It's great to see this effort continuing.

>> Long term goal of the series that would evolve from this discussion:
>> * Easier to implement submodule features as it can be in the same process.
>>
>> Short term goal:
>> * get rid of 'add_submodule_odb' in submodule.c
>>    When fetching or pushing we need to determine if a submodule needs processing
>>    by finding out if certain commits are present.  To do this we add the submodule
>>    objects as an alternate object database and do the processing in the same
>>    process. In case of multiple submodules, this would pollute the object store
>>    hence being slower and increasing memory usage, too.
>>
>> This patch only changes the object store code to be object oriented based
>> on the repository struct.
>>
>> To go for the short term goal we'd need to convert a few more places, mostly
>> all the construction (blob.c, tree.c, commit.c)
>>

For more API/state design purity, I wonder if there should be an 
object_store structure that is passed to each of the object store APIs 
instead of passing the repository object. The repository object could 
then contain an instance of the object_store structure.

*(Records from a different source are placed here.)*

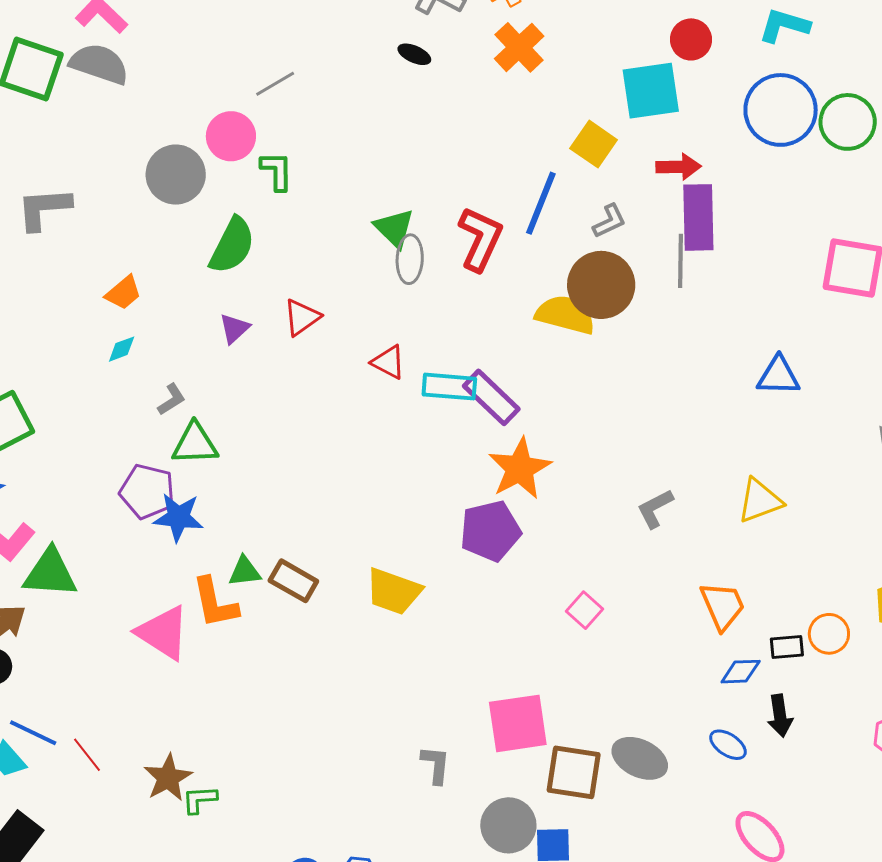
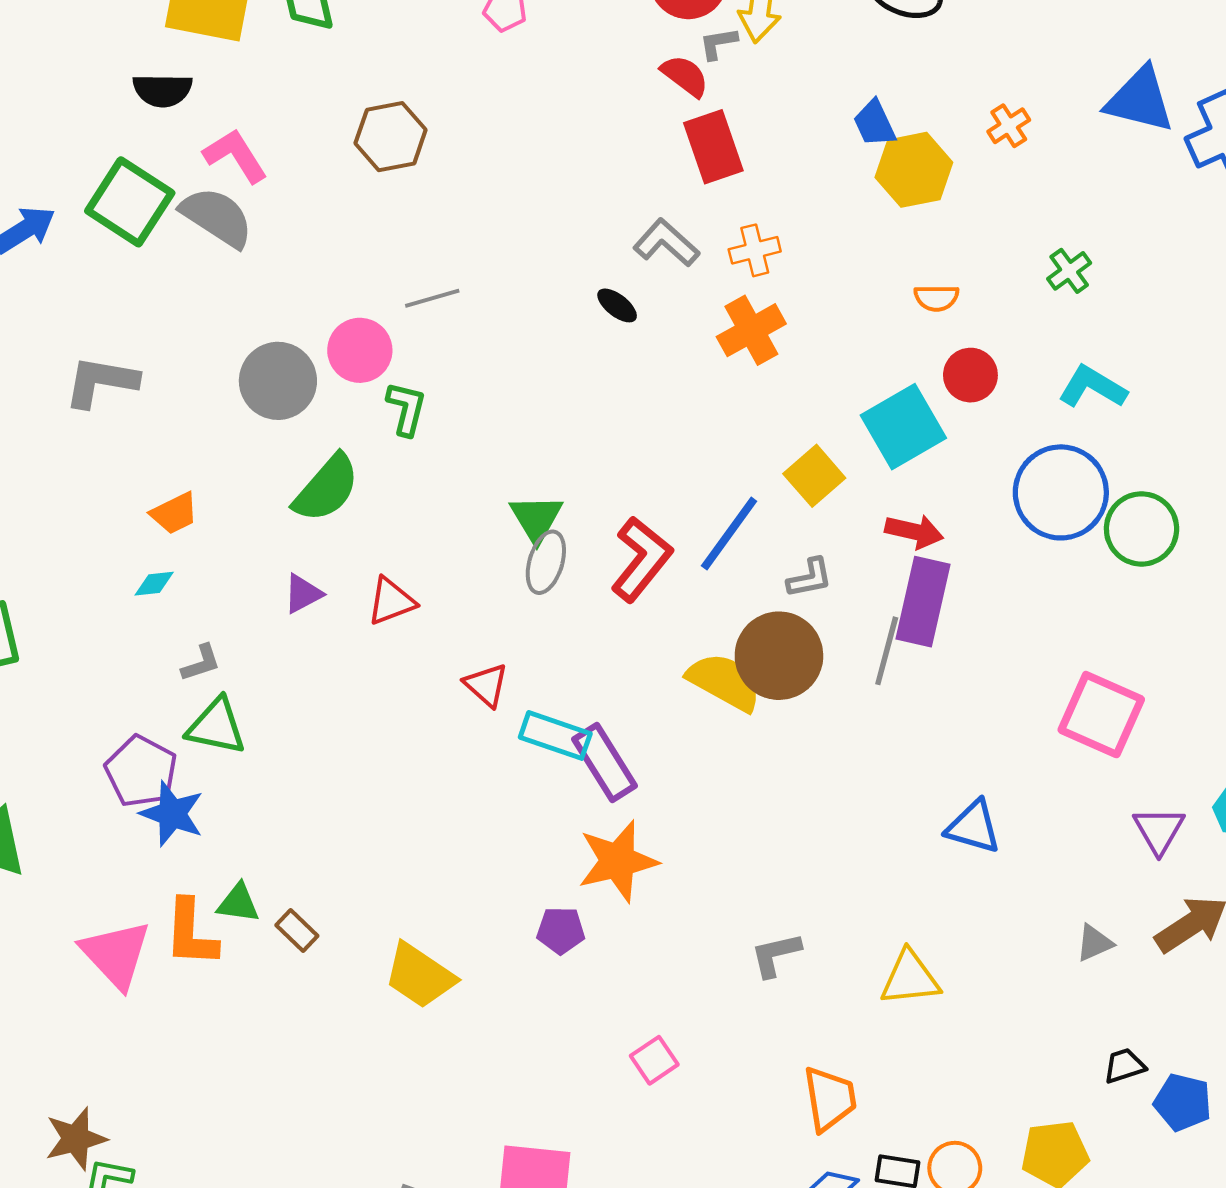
cyan square: (651, 91) -> (903, 427), turned -36
purple pentagon: (490, 531) -> (561, 930), size x0.6
brown rectangle: (293, 581) -> (297, 931), size x0.7

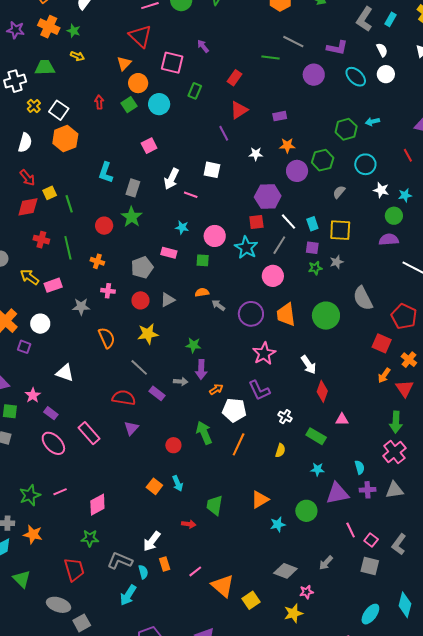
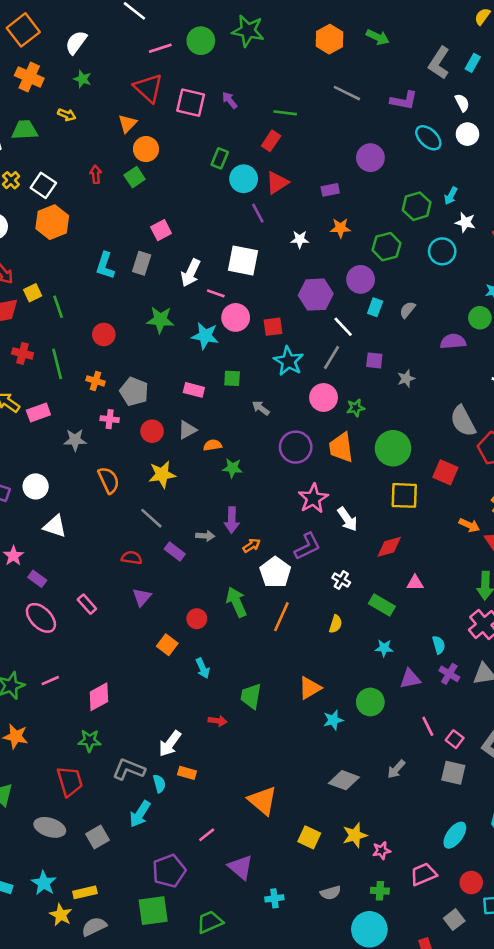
green star: (74, 31) -> (82, 79), moved
green line: (271, 58) -> (285, 113), moved
pink square: (172, 63) -> (191, 103), moved
purple circle: (314, 75) -> (370, 158), moved
cyan circle: (159, 104) -> (244, 179), moved
cyan arrow: (373, 122) -> (451, 196), turned -48
white square: (212, 170) -> (243, 261), size x1.4
purple circle: (297, 171) -> (361, 279), moved
gray rectangle: (133, 188) -> (142, 263), moved
white star: (381, 190) -> (465, 222), moved
gray semicircle: (339, 192) -> (407, 310), moved
green star: (132, 217) -> (160, 320), moved, turned -30
red square: (256, 222) -> (273, 327), moved
cyan rectangle: (312, 224) -> (375, 307), moved, turned 40
cyan star: (182, 227) -> (205, 336), size x1.5
yellow square: (340, 230) -> (404, 495), moved
pink circle: (215, 236) -> (236, 317), moved
purple semicircle: (389, 239) -> (453, 341), moved
pink rectangle: (169, 253) -> (194, 390), moved
gray pentagon: (142, 267) -> (134, 392), moved, turned -30
green star: (315, 268) -> (356, 408), moved
orange semicircle: (202, 292) -> (213, 445), moved
gray semicircle: (363, 298) -> (463, 421), moved
gray arrow: (218, 305) -> (261, 408), moved
white circle: (40, 324) -> (36, 486), moved
red square: (382, 343) -> (445, 472), moved
green star: (193, 345) -> (232, 468), moved
white arrow: (309, 365) -> (347, 519), moved
orange arrow: (384, 375) -> (469, 525), turned -98
purple L-shape: (259, 390) -> (307, 546), turned -90
red diamond: (322, 391) -> (389, 547), turned 55
red semicircle: (124, 398) -> (132, 558), size x0.7
white pentagon: (234, 410) -> (275, 572), turned 30
pink rectangle: (89, 433) -> (87, 604), size x0.7
orange square: (154, 486) -> (167, 645), moved
purple cross: (368, 490) -> (449, 674), turned 35
purple triangle: (337, 493) -> (410, 679), size x0.7
orange rectangle: (165, 564) -> (187, 773), turned -56
pink line: (195, 571) -> (207, 835), moved
pink star: (306, 592) -> (381, 851), moved
yellow square: (251, 600) -> (309, 837), moved, turned -30
gray square: (82, 623) -> (97, 837), moved

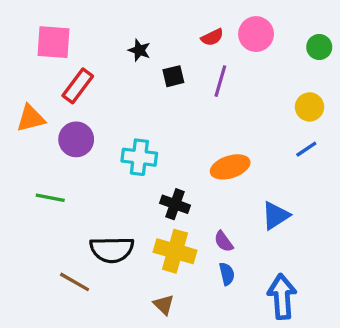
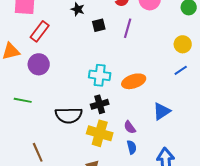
cyan cross: (139, 157) -> (100, 75), moved
black cross: (175, 204) -> (100, 104), turned -36
black semicircle: (112, 250) -> (69, 115), moved
brown line: (75, 282) -> (38, 152), turned 36

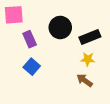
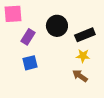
purple rectangle: (30, 39) -> (28, 37), turned 56
blue square: (32, 67) -> (30, 63), turned 35

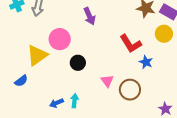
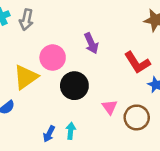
purple arrow: (89, 16) -> (91, 43), moved
black circle: (78, 63) -> (74, 86), size x1.5
blue arrow: (56, 103) -> (49, 134), turned -40

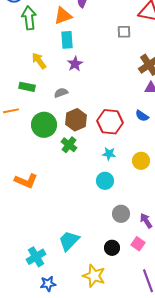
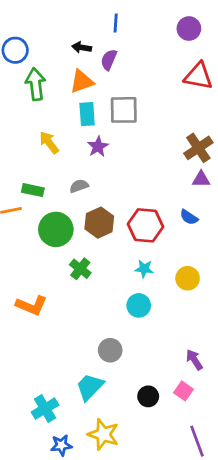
gray square: (124, 32) -> (124, 110), moved, size x1.6
green rectangle: (27, 87) -> (33, 190), moved
green cross: (69, 145) -> (80, 269), moved
gray circle: (121, 214) -> (110, 350), moved
yellow star: (94, 276) -> (103, 434), moved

That said, I haven't take a close look at all the code in object.c to 
see if all the data needed can be cleanly abstracted into an 
object_store structure.

One concern I have is that the global state refactoring effort will just 
result in all the global state getting moved into a single (global) 
repository object thus limiting it's usefulness.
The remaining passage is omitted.